When asked about whether or not he and President Obama had tainted the jury pool for having a civilian trial of Khalid Sheik Muhammed by stating their public assurances that KSM will be found guilty, Holder breezily waved such concerns aside.
At an oversight hearing, Rep. Trent Franks (R-Ariz.) challenged Holder over his statement that “failure is not an option” and over Obama’s comment in an interview last November that those skeptical of the idea of a civilian trial would be convinced “when he's convicted and when the death penalty is applied to him.”Yeah, sure. At the time, he was brushing aside concerns that KSM might be found not guilty and allowed to walk. You know...like all defendants might do so if they have a truly fair trial. So now they want to have their cake and eat it with shipped cream. Yes, they can guarantee KSM's conviction, but the world will be assured that he'll have a completely fair trial with the presumption of innocence.
“You, as the attorney general of the United States, and certainly Mr. Obama, must know that KSM and his co- conspirators are afforded in our civilian courts the presumption of innocence,” Franks said.
Holder said his comment was not guaranteeing an outcome but trying to focus the prosecution team on the importance of their task.
“Maybe I can clear this up once and for all,” Holder said. “When I said failure is not an option, that was not a prediction about the course of the trial.

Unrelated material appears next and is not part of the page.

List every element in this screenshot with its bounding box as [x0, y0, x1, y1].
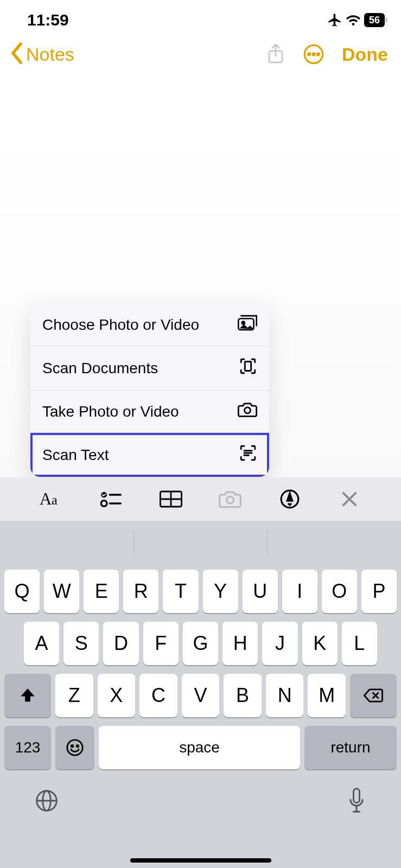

It was from my perspective an exhortation [in] the way in which a coach talks to his players and tells them, you guys got to go out there and win this game, because failure is not an option. And that's what I was saying.”
And then Holder revealed that, despite going on the Sunday shows and expressing all his concerns about the Arizona immigration law and that the Justice Department may challenge the law's constitutionality. Yet the guy hasn't read the bill that he's criticizing.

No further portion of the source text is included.